Au poste ! – Flic ou voyou ?

Après plusieurs films tournés aux Etats Unis, Quentin Dupieux revient en France avec Au poste !, oeuvre courte et hilarante. Comme dans son précédent film, Réalité, il s’affirme comme le nouveau représentant du non-sens, déroutant et profond.

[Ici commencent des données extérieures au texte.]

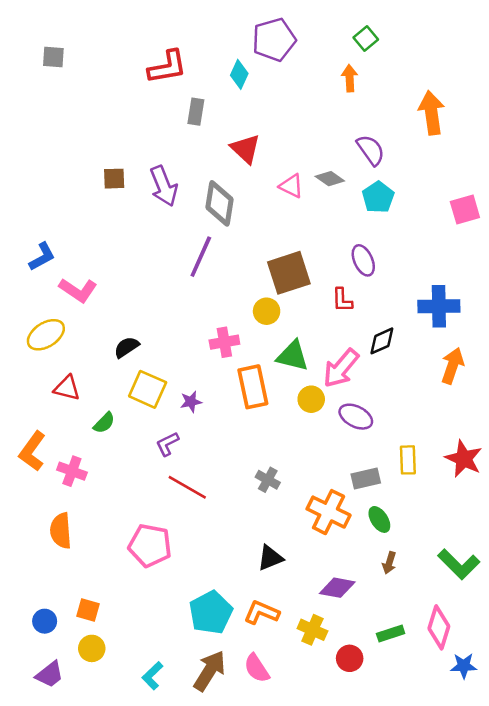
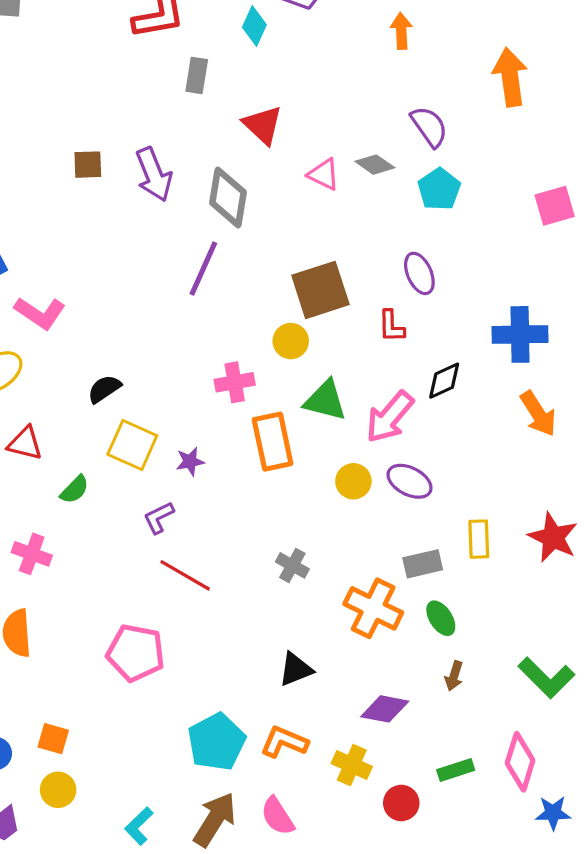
orange arrow: (453, 366) -> (538, 414), turned 128
yellow circle: (311, 399) -> (353, 481), moved

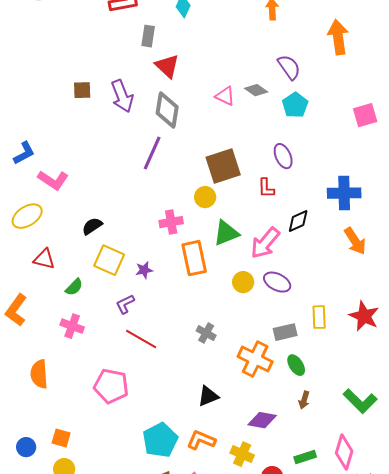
red triangle: (263, 125) -> (167, 66), moved
green triangle: (325, 400) -> (226, 233), turned -36
pink cross: (32, 554) -> (72, 326), moved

Une nuit. Un maccabhée. Un poste de police. Un interrogatoire. Un flic. Un présumé suspect. Un face à face. Trame extrêmement simple, classique du cinéma populaire franchouillard, entre Garde à vue et les films à la Bébel, entre Michel Audiard et Francis Veber. SI toutes les références pré-citées ont eu une influence, directe ou indirecte, sur le film dont il est question, et que le combo moustaches-vestons en peau de vachette est au rendez vous, l’originalité de celui-ci est d’être orchestré par Quentin Dupieux, passé commandant en chef de l’absurdité. Si cet homme a pu faire éclater les pulsions criminelles d’un pneu, injecter de la folie pure dans le cinéma indépendant américain et donner un vrai rôle à la hauteur du génie comique d’Éric Judor, peut-il faire décoller une histoire entraperçues, même par le biais d’un seul oeil, maintes et maintes fois ? À la différence du film, multiple et mutant, la réponse est évidente : OUI. Il est impératif d’ajouter qu’il réussit là où presque plus personne ne semble passer l’examen : faire du cinéma populaire et exigeant. L’histoire transpire le plaisir du grand écran, de ces films du dimanche du soir, de ces cassettes VHS rembobinées aussitôt terminées.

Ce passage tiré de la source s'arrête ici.